Start of MATERIAL SHOWN

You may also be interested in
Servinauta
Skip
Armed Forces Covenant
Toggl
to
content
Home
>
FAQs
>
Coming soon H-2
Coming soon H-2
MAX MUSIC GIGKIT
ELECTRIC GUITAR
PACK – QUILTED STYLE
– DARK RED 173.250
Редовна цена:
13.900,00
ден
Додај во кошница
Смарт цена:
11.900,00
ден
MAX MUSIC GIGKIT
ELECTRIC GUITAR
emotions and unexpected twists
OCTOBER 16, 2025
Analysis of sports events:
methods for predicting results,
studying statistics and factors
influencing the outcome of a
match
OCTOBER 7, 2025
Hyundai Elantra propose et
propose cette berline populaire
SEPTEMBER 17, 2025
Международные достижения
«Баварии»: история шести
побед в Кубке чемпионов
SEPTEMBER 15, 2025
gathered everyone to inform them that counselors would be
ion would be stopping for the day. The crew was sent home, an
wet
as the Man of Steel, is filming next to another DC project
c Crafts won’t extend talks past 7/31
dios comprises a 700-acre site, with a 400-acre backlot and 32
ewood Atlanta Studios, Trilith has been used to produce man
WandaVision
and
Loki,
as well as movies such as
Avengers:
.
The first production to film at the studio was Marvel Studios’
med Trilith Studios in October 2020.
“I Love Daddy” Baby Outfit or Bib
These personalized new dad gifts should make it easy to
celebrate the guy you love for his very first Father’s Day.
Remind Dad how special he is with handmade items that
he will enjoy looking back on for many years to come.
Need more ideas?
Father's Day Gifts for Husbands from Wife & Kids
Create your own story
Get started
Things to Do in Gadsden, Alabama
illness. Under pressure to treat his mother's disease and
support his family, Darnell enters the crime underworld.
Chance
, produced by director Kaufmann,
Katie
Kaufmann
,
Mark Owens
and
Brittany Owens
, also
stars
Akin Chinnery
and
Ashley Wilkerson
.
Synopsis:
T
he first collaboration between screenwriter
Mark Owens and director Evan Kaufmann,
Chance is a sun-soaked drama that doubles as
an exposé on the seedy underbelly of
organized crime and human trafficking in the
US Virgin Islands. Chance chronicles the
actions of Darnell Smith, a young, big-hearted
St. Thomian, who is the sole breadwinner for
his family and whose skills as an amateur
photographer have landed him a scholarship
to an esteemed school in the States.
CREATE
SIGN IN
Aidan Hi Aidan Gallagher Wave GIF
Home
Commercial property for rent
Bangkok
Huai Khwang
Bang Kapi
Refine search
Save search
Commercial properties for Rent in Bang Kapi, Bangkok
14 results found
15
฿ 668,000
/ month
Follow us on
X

End of MATERIAL SHOWN

# BRIEF
The answer should be only the number of lines in the data that contain the string "results".

# FINISHED TASK
2